De quoi nous parle ce texte ?
De ‘faire une chose nouvelle’. Faire du nouveau. Renouveler la création : L’Evangile ne nous parle que de cela, en particulier Saint Marc, qui souligne à tout moment l’irruption de la nouveauté.
De ‘faire passer un chemin’...
Un chemin, çà sert à y marcher, et marcher dans l’Ecriture, c’est ‘marcher dans les voies du Seigneur’, obéir à sa Loi.
On l’a vu le dernièrement avec Exode 16, 4, quand Dieu dit à Moïse à propos de la manne et d’une mise à l’épreuve :
« Voici, je vais faire pleuvoir sur vous des pains du ciel. Et le peuple sortira, et ils recueilleront ce qui est du jour pour un jour, en sorte que je les mettrai à l’épreuve : marcheront-ils ou non par ma loi ? »
… ‘dans le désert’, (…) ‘dans les lieux arides’
Qu’y a-t-il de désert dans l’Ecriture sinon le cœur de l’homme, le cœur d’un homme éloigné de Dieu ?
Donc dans le désert de nos cœurs, Dieu va faire passer son chemin pour que nous nous dirigions comme il faut, puis il fera venir de l’eau (passer des fleuves, couler de l’eau). Ce sera une nouveauté, une re-création. Evidemment, nous comprenons de quelle Eau il s’agit.
‘Les bêtes sauvages me rendront gloire’. Car le désert est peuplé de bêtes sauvages, comme le cœur désert est envahi de passions.
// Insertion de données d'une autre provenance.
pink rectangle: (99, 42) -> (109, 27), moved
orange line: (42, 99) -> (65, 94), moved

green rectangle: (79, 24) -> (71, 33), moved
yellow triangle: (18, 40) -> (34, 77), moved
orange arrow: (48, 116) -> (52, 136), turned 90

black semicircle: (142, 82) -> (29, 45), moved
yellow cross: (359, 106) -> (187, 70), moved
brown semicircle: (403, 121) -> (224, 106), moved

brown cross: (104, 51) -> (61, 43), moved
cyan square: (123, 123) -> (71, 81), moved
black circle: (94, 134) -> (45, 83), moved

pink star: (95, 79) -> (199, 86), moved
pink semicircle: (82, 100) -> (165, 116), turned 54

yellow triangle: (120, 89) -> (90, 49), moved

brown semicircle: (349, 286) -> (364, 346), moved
Quand Dieu envoie l’Eau, les énergies mauvaises sont converties, elles rendent gloire ; de même en Marc 1,13 après la manifestation de l’Esprit Saint, le Christ est avec les bêtes sauvages. Ils peuvent coexister. Les bêtes sauvages ne sont plus ces démons qui crient et se révoltent comme habituellement lorsque Dieu se manifeste, car ils ne peuvent tenir en présence de Dieu.
‘Parce quej’aurai fait couler de l’eau dans le désert, des fleuves dans les lieux arides.’
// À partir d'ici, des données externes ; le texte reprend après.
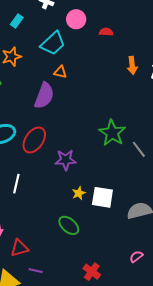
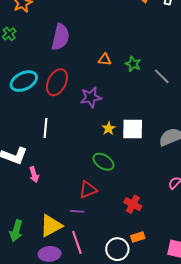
orange triangle: (60, 72) -> (105, 60), moved
green star: (112, 133) -> (133, 64), size x0.6
red triangle: (20, 248) -> (88, 190), moved

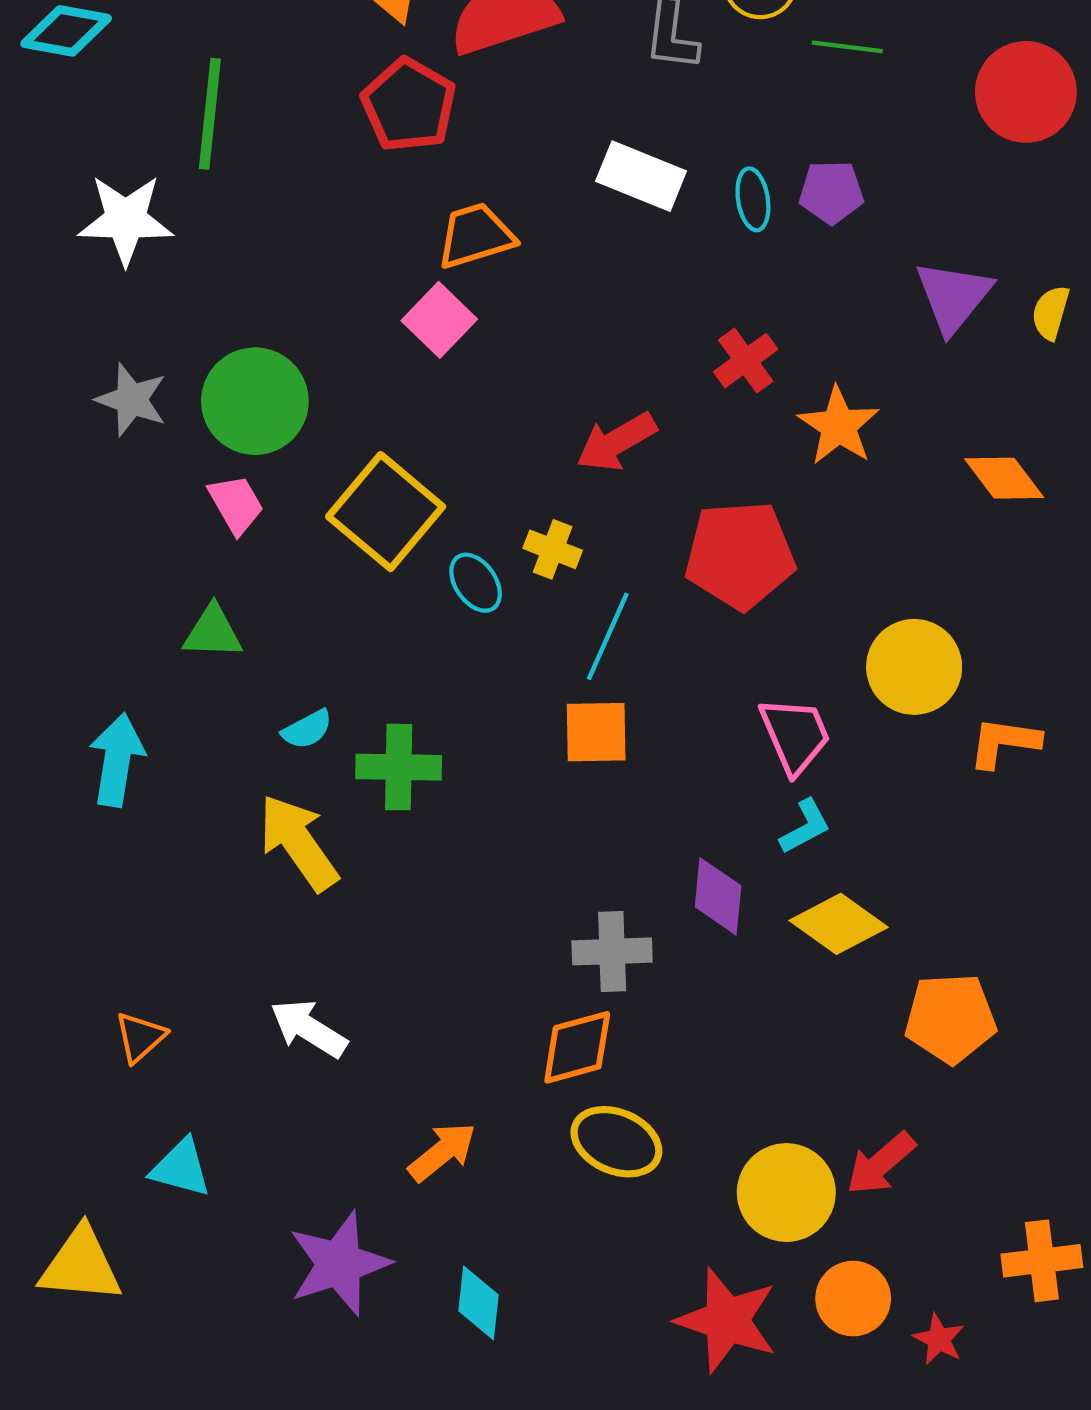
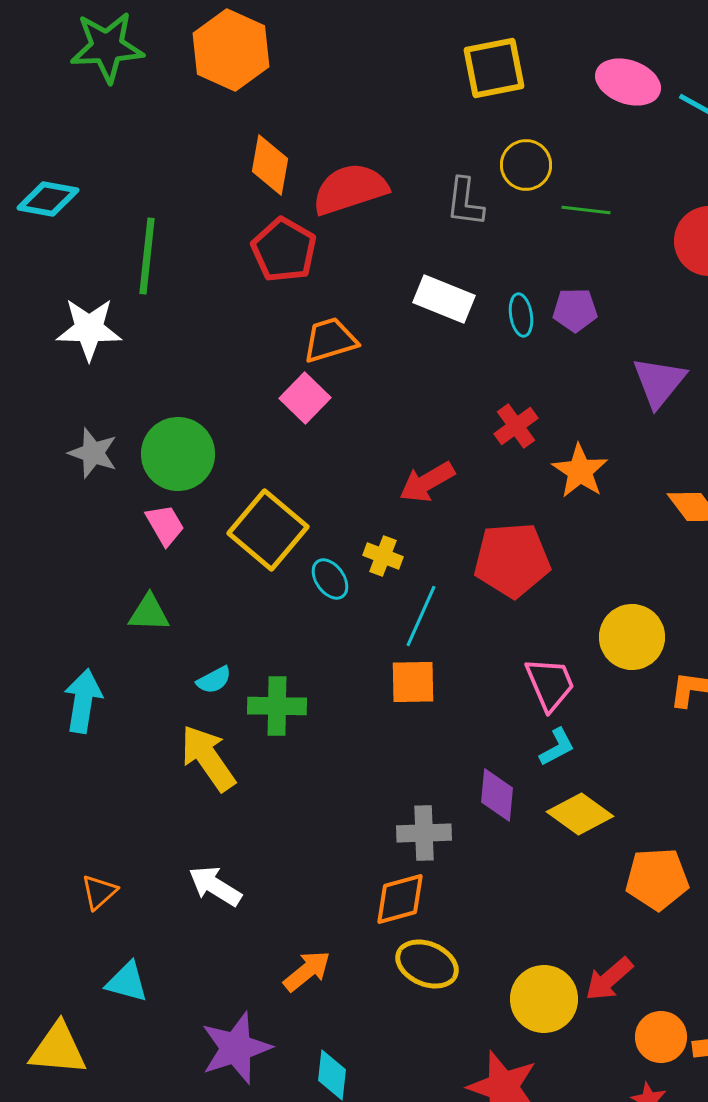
orange circle: (853, 1299) -> (661, 1037), moved

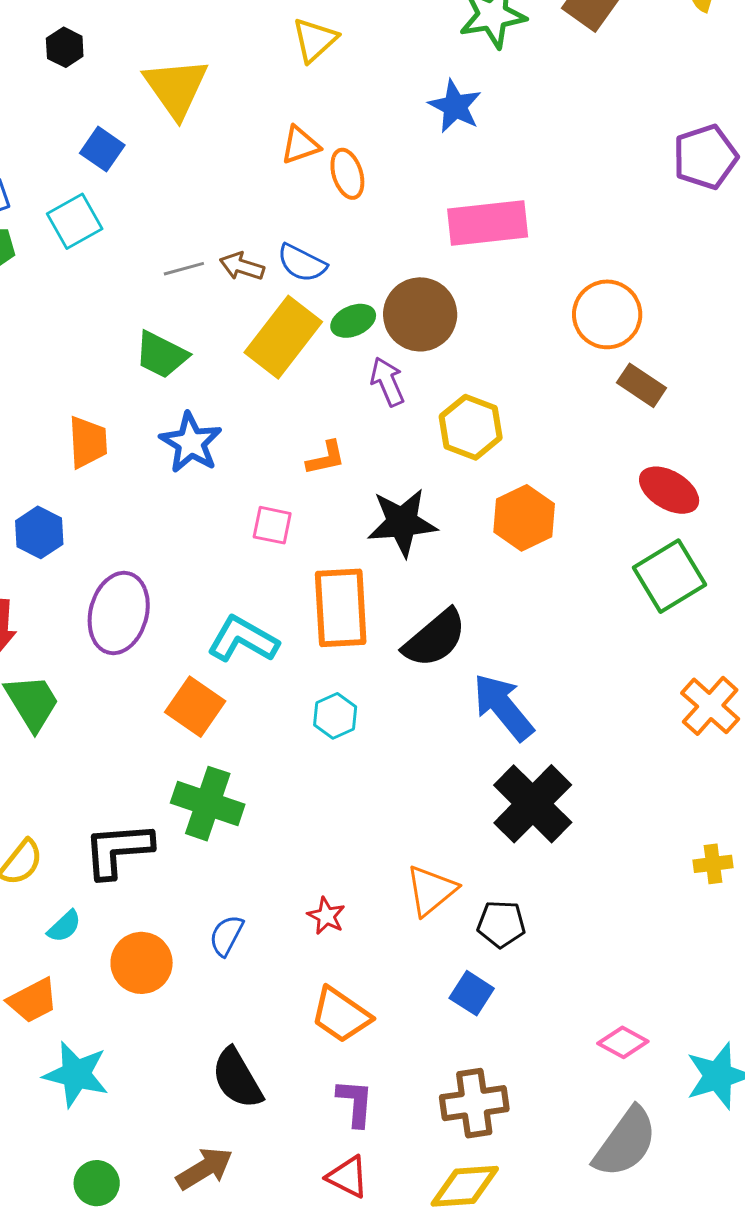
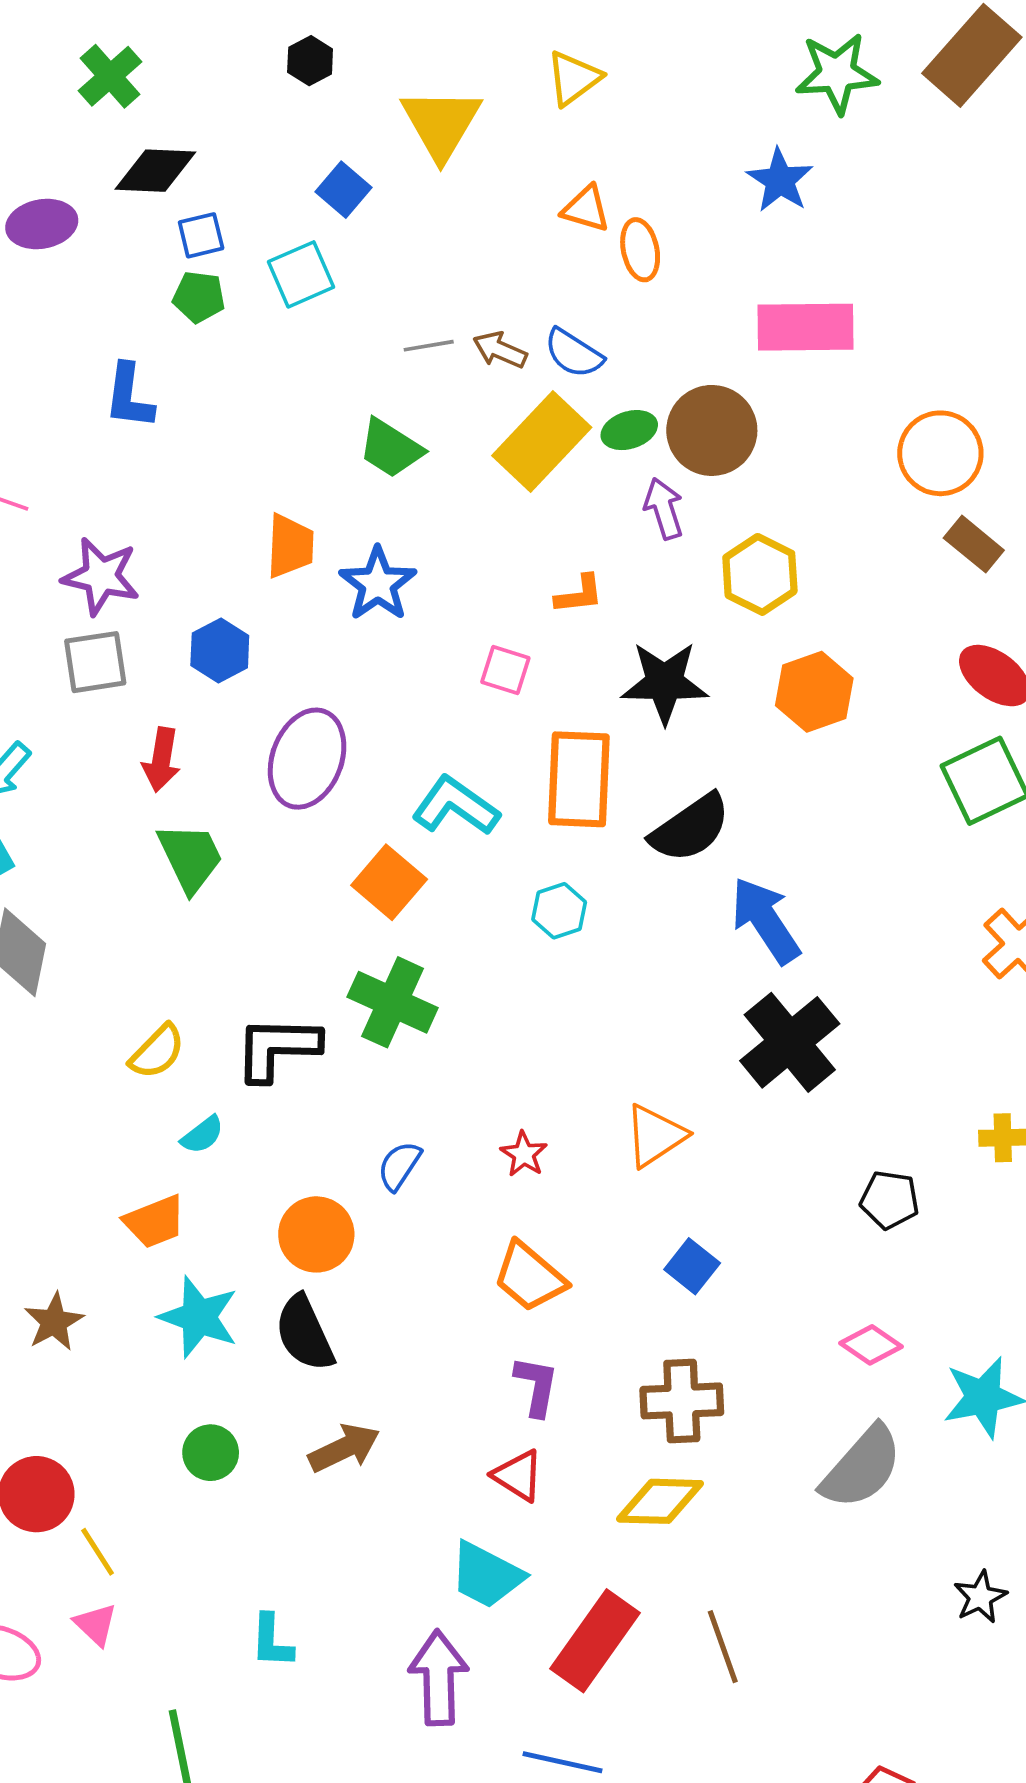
yellow triangle: (315, 40) -> (574, 78), moved
orange triangle: (300, 145) -> (586, 209), turned 30
blue star: (191, 443) -> (378, 584), moved
black pentagon: (501, 924) -> (890, 1200), moved
orange circle: (142, 963) -> (316, 1234), moved
black semicircle: (237, 1078) -> (305, 1333), moved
C’est lui, Dieu qui aujourd’hui amène l’eau dans le désert. Il recrée le cœur humain par l’envoi du Saint Esprit. C’est son œuvre.
‘Pour désaltérer mon peuple’ ...
Le peuple assoiffé, nos cœurs assoiffés … assoiffés de Dieu, malgré la présence de bêtes sauvages non encore converties. Les passions n’enlèvent pas la soif de Dieu, même si elles la masquent un temps.
‘Celui que j’ai choisi.’
Dieu nous a aimés le premier. Notre être et notre salut sont suspendus à son choix …
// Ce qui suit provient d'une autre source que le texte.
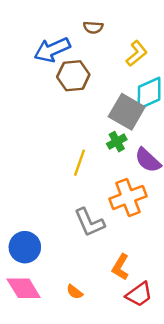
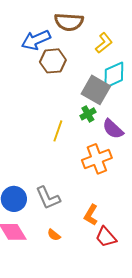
brown semicircle: (93, 27) -> (69, 22), size x1.8
gray L-shape: (89, 222) -> (48, 198), moved
red trapezoid: (139, 294) -> (106, 237), turned 85

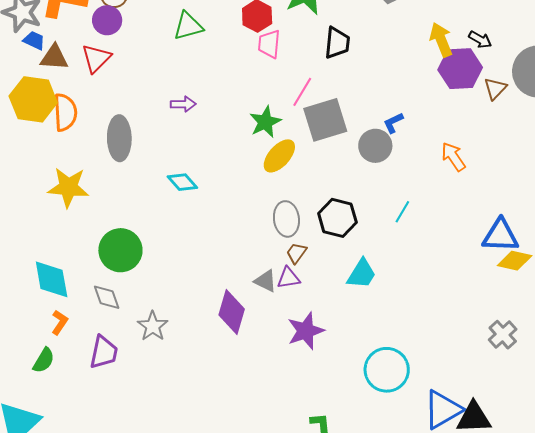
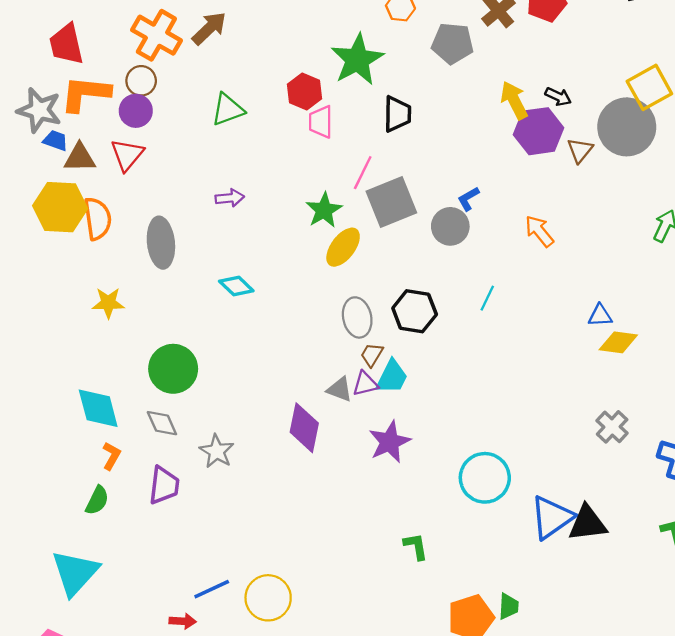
yellow star: (68, 187) -> (108, 303), size x0.7
blue triangle: (500, 236) -> (600, 316), size x0.6
cyan trapezoid: (362, 274) -> (392, 377), moved

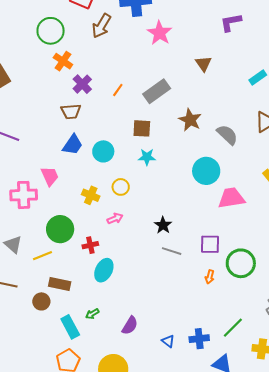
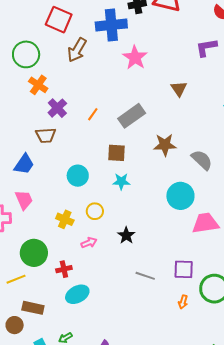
brown star: (190, 120) -> (165, 145), turned -30
blue trapezoid: (73, 145) -> (24, 164), moved
black star: (163, 225) -> (126, 235), moved
cyan ellipse: (104, 270) -> (77, 294), turned 35

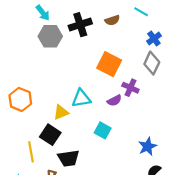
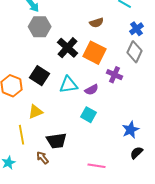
brown semicircle: (112, 20) -> (96, 23), moved
black cross: (80, 25) -> (68, 48), moved, turned -30
purple semicircle: (114, 101) -> (92, 90), moved
yellow triangle: (61, 112) -> (36, 112), moved
black square: (50, 135) -> (40, 76), moved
Que nous reste-t-il à faire ?
‘Ce peuple (…) redira ma louange.’
C’est clair : louer Dieu ! lui rendre gloire !
« Car à toi appartiennent la gloire, la puissance et l’honneur, Père, Fils et Saint Esprit, pour les siècles des siècles », rappelle sans cesse la Liturgie.
A nous de prendre au sérieux ces paroles ! Dès qu’on se laisse habiter, la reconnaissance et la louange débordent du cœur.
IV - Enfin, il y a eu un quatrième texte, qui fait contrepoint et confirme les trois premiers, révélant la saveur de l’ensemble. Il nous donnera notre conclusion.
Texte prophétique lui aussi, il est tiré de Jérémie (Jér 2, 15) :
Oui, mon peuple a commis deux méfaits : Ils m’ont abandonné, Moi la source de vie.
Pour se creuser des citernes, des citernes fissurées qui ne retiennent pas l’eau.
Je l’avais appris il y a quelques années avec l’Association ‘Parole & Geste’ (autre membre de la famille Joussienne ) mais il était isolé, et je n’en avais pas aspiré toute la ‘substantifique moelle’4.
Balancé, et rythmé en ternaire, cela donne :
Dieu nous dit qu’il est la Source, une source d’Eau qui donne la Vie, qui peut jaillir dans les coeurs et veut communiquer la Vie Divine à celui qui s’y prête, mais qu’il est dédaigné ;
L’homme, c’est bien lui, veut faire par lui-même : se creuser lui même et pour lui-même des citernes, sans doute pour y conserver de l’eau, mais quelle eau ?
Et de toute façon l’œuvre de l’homme est mal façonnée, et l’outil fabriqué ne remplit pas sa fonction.
On voit bien la synergie : Dieu donne l’Eau du Saint Esprit, et l’homme doit l’accueillir.
Sans accueil, pas de résultat !
Que Dieu soit béni, lui qui nous instruit et qui aime tous les hommes. Amen.